Muhammed Emin arkasından inip bileğinden tutarak durdurdu onu. "Hayır, hayır Asi. Herkes ikinci bir şansı hak eder. Ben Pınar'a karşı hiçbir şey hissetmiyorum. Ben sana ihanet etmedim. Beni bir kez dinlesen anlayacaksın. Ben gerçekten iyi değildim, psikolojim mahvolmuştu. Ben sadece babamı kaybetmedim ki ben her şeyimi kaybettim. Sen tam her şeyimi kaybettiğim anda çıktın karşıma her şeyim oldun."

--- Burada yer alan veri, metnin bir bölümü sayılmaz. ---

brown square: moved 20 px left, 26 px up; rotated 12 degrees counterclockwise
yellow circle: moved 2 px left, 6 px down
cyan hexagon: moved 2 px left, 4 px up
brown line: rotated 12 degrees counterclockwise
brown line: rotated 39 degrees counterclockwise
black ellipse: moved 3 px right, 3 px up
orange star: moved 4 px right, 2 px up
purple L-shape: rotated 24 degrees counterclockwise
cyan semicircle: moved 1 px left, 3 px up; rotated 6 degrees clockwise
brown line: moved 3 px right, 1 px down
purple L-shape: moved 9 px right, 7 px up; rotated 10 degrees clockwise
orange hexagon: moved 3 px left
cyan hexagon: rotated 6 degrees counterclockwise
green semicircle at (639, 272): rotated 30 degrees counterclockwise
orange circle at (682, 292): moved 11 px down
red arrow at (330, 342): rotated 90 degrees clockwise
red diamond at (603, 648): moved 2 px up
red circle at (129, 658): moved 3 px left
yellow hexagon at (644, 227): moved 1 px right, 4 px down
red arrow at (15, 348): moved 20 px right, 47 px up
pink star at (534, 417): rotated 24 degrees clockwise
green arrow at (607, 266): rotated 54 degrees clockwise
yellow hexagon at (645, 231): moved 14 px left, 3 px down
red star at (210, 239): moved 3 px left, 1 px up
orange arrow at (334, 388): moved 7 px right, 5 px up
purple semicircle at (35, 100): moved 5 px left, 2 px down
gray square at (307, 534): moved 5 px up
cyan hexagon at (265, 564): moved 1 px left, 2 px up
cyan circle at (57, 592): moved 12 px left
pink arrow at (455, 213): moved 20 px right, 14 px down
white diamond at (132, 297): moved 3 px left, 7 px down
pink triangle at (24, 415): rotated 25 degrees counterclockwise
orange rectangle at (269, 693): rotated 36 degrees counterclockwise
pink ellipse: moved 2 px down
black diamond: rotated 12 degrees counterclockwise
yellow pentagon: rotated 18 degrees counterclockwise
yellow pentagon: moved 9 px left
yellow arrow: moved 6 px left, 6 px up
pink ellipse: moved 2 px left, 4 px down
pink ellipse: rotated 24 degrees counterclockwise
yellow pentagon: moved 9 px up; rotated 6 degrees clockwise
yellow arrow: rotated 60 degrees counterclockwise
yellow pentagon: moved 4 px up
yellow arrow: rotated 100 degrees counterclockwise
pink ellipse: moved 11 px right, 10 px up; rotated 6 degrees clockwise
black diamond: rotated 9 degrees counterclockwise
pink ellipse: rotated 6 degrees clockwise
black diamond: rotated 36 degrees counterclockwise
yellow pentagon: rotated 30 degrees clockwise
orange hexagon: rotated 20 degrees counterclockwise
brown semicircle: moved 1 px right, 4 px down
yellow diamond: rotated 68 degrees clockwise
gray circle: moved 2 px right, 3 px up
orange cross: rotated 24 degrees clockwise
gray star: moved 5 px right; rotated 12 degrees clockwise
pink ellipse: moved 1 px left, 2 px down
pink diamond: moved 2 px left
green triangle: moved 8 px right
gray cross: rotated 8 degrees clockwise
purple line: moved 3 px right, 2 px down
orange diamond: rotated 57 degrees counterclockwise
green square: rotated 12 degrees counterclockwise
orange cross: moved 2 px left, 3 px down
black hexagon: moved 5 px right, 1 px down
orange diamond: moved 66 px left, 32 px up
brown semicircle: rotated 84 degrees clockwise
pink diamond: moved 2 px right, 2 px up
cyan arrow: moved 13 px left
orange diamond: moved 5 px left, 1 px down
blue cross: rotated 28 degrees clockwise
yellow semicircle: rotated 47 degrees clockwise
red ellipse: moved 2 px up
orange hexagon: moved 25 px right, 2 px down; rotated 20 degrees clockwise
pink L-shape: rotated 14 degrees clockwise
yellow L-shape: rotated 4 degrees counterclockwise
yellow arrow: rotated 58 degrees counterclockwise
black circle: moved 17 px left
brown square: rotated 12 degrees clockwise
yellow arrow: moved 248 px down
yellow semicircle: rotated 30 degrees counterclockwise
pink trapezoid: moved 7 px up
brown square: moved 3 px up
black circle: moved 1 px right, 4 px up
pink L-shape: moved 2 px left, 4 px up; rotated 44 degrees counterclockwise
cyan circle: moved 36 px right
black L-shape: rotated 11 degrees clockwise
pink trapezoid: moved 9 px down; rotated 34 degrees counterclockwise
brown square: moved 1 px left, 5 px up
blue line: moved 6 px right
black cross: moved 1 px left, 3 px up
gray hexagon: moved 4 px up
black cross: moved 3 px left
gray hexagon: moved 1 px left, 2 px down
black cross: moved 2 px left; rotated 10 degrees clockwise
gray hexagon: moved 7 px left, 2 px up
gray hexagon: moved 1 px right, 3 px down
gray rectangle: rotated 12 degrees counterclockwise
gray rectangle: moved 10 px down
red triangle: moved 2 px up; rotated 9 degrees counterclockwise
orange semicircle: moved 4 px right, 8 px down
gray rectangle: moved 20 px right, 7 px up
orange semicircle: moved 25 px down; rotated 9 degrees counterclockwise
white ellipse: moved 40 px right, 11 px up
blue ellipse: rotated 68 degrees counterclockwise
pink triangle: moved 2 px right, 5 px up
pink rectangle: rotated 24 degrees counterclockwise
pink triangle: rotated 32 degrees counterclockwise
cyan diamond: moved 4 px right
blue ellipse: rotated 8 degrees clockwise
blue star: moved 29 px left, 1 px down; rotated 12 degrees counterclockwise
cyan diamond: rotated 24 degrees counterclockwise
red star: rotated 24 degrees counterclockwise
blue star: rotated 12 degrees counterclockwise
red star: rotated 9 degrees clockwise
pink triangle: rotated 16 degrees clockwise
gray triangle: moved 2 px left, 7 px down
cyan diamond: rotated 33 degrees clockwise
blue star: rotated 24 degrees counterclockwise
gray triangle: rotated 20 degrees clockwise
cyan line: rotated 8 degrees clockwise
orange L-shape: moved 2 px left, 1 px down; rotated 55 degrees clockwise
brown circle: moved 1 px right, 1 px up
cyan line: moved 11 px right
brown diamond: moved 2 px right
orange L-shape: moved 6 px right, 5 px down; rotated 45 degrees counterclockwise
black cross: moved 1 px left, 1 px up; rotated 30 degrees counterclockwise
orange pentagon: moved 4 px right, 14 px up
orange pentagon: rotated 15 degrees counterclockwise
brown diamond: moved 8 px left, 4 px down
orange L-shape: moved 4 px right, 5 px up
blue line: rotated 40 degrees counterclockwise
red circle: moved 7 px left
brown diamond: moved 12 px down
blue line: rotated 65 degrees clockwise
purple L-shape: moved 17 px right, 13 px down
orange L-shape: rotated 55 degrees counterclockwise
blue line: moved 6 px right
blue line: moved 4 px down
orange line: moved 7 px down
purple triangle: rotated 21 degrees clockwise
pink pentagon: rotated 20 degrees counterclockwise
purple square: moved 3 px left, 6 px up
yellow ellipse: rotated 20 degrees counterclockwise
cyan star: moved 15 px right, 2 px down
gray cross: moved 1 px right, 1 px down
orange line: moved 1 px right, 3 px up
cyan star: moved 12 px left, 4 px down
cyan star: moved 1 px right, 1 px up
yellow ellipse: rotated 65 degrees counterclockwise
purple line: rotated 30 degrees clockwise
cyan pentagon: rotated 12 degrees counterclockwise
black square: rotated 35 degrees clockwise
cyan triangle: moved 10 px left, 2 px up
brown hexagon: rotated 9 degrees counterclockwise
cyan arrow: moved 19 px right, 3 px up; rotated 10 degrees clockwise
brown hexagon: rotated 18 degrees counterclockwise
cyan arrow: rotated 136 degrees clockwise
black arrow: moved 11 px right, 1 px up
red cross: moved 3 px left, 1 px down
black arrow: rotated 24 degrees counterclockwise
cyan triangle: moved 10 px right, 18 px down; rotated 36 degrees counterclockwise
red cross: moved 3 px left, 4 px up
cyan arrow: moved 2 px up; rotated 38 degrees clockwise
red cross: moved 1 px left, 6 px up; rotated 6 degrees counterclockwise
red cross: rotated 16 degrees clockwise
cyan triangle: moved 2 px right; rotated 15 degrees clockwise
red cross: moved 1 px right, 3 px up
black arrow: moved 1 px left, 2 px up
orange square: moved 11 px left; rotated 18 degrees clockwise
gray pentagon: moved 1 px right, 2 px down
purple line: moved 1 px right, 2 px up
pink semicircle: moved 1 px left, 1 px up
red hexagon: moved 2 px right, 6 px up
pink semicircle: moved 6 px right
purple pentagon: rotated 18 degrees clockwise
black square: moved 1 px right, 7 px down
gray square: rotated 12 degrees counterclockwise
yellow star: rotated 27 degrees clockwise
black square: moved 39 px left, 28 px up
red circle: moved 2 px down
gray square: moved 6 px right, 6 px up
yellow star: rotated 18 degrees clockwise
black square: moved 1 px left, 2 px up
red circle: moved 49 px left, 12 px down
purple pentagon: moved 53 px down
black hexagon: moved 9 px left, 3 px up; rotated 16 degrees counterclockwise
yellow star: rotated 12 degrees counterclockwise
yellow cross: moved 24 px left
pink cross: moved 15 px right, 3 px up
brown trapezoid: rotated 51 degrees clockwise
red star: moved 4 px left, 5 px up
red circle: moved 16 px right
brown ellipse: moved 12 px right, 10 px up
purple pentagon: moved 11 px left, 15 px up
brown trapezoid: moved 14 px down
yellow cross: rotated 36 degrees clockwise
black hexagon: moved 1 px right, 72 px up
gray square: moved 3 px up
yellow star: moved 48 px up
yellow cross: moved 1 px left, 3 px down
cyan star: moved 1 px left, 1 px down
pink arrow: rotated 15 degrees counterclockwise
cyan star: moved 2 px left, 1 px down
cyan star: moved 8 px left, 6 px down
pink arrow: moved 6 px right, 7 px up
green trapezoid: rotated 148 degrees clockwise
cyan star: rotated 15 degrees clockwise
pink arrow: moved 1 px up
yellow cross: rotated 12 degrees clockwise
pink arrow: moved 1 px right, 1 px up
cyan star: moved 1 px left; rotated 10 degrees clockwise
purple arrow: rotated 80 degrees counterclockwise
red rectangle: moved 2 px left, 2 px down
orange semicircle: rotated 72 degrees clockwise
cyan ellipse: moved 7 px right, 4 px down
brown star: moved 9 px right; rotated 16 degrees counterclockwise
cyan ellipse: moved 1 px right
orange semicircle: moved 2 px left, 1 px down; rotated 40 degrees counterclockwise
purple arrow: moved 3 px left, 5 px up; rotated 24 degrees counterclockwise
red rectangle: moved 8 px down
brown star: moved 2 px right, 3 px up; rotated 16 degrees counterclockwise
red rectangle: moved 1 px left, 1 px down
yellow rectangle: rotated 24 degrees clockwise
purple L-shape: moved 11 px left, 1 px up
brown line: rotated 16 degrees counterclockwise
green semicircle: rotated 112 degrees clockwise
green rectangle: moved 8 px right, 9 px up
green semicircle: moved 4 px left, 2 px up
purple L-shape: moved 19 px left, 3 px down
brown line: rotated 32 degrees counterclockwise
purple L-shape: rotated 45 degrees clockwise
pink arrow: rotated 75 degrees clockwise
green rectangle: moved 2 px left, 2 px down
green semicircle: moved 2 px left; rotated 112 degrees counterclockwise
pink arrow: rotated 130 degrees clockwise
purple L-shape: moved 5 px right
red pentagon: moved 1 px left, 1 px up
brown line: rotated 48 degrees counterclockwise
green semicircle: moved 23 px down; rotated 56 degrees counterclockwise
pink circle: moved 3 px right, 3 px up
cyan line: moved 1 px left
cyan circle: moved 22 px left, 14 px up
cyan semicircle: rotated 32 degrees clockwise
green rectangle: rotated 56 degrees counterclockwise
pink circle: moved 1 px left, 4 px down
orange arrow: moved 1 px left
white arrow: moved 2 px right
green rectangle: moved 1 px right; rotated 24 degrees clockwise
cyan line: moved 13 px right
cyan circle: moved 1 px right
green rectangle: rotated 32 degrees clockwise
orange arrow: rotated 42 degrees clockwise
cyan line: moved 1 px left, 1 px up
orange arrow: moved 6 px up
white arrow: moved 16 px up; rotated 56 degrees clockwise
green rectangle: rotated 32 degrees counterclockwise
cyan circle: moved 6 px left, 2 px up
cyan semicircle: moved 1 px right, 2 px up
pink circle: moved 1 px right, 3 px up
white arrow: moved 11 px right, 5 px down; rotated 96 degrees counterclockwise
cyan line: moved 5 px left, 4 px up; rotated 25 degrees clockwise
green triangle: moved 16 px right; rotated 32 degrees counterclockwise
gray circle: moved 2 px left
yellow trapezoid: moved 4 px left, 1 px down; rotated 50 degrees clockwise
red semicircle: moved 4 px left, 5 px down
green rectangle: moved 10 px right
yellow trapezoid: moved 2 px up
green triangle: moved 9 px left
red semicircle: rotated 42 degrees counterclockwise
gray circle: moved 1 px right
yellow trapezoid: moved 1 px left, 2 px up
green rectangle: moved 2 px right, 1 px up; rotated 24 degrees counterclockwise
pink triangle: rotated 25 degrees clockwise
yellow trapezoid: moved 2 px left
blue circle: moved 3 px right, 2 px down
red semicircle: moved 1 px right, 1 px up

Asi tam bir şey söyleyecekti ki bir anda sokakta silah sesi duyuldu. Tam ne oldu diye sesin geldiği yöne bakacakken Muhammed Emin "Asi!" diye bağırıp üstüne atladı. Refleks olarak gözlerini kapatıp bağırdı Asi. Gözlerini açtığında sokakta hâlâ silah sesleri yankılanıyordu. Muhammed Emin de üstüne kapanmıştı.

Asi korku dolu gözlerle etrafına batarken Muhammed Emin gözlerini Asi'nin gözleriyle birleştip konuştu. "Seni Seviyorum. Seni çok seviyorum kadın." dedi. Sokakta silah sesleri yankılanmasına rağmen Asi sadece kalbinin sesini duyuyordu. Polisler ve tanımadığı adamlar çatışırken o da gözleriyle çatışıyordu. Bir türlü kendine hükmedip gözlerini Muhammed Emin'in gözlerinden alamıyordu. Kalbi o kadar hızlı atıyordu ki Muhammed Emin'in bunu fark etmemesi mümkün değildi. Asi'nin şaşkın bakışları arasında eğilip kalbinin üstüne öpücük kondurdu Muhammed Emin. Bu adam yer ve zamanın farkında değil miydi? Silahlardan değil belki ama birazdan heyecandan ölebilirdi Asi.

Bir anda silah sesleri durdu. Asi önce heyecandan duyma yetisini kaybettiğini sandı ama daha sonra duyduklarıyla asıl gerçeği anladı. "Asi Şanoğlu bugün olmazsa yarın seni elime geçireceğim ve Muhammed Emin'e yaptığının cezasını çekeceksin. O sahipsiz değil arkasında babası var." diye bağırdı adam. O an herkes olduğu yerde donup kalmıştı.

"Babası mı?" diye kendi kendine tekrar etti Muhammed Emin. Asi' nin üstünden kalkıp bağırmaya başladı. "Sen kimsen çık karşıma. Babamla ne alakan var söyle."

"Karın benim kim olduğumu gayet iyi biliyor. Şimdi anlamıştır isimsiz telefonların sebebini. Yakında karşına çıkacağım oğlum, şimdi değil ama en kısa zamanda çıkacağım karşına. Mirza'yla bir alakam yok. Ben senin gerçek babanım."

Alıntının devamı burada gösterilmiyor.